[Task]: Would you reproduce, word for word, only the lines from the one with "Entradas recientes" to the end of the listing below?

**** Input data ****

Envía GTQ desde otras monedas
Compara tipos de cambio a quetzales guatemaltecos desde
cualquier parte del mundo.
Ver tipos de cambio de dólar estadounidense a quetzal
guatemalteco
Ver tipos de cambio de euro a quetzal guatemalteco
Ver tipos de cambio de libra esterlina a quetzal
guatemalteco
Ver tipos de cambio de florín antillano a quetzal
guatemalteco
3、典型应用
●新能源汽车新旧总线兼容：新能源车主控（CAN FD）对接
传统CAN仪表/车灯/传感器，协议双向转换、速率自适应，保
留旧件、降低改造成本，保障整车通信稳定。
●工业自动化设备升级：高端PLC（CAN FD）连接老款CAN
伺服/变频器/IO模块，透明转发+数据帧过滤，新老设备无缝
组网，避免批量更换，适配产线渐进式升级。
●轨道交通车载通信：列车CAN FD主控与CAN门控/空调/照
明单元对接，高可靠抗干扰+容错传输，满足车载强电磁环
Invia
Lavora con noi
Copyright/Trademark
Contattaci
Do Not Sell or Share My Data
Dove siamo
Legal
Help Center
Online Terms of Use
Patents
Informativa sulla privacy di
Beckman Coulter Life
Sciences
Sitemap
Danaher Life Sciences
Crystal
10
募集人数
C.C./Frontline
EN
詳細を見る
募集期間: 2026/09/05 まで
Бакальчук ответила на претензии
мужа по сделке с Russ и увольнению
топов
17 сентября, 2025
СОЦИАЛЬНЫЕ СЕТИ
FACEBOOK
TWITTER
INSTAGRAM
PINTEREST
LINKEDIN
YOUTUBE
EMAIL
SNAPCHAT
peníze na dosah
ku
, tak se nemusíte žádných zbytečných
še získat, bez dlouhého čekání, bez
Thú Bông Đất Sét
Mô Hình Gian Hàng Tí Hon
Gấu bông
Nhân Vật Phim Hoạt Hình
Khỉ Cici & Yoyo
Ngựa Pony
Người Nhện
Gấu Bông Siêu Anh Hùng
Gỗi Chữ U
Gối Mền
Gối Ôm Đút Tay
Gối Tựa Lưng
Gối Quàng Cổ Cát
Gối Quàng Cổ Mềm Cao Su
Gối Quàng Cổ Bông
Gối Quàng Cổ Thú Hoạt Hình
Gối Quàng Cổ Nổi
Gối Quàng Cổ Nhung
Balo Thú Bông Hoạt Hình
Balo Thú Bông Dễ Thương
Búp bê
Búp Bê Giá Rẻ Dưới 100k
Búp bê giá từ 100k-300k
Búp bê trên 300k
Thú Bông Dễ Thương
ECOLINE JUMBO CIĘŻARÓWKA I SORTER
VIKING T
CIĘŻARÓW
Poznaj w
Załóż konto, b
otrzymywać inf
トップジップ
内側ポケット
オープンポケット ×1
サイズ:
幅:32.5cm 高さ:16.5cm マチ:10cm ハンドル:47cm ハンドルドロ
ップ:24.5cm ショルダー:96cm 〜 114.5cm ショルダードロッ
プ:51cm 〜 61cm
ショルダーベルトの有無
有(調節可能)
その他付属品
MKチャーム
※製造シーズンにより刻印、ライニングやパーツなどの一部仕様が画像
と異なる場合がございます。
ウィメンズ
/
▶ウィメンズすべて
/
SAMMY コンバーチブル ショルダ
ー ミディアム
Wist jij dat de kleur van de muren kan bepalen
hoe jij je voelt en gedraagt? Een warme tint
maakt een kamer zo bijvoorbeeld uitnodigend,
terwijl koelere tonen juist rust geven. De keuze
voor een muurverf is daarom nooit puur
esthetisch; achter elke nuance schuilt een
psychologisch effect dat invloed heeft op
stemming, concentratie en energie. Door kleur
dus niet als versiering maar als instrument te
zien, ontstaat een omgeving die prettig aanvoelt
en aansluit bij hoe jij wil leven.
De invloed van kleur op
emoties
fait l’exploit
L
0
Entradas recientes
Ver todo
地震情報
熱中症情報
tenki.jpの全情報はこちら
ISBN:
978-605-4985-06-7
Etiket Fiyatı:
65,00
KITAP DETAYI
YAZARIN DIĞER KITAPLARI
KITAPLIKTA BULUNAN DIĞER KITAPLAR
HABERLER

****

[Exercise output]:
Entradas recientes
Ver todo
地震情報
熱中症情報
tenki.jpの全情報はこちら
ISBN:
978-605-4985-06-7
Etiket Fiyatı:
65,00
KITAP DETAYI
YAZARIN DIĞER KITAPLARI
KITAPLIKTA BULUNAN DIĞER KITAPLAR
HABERLER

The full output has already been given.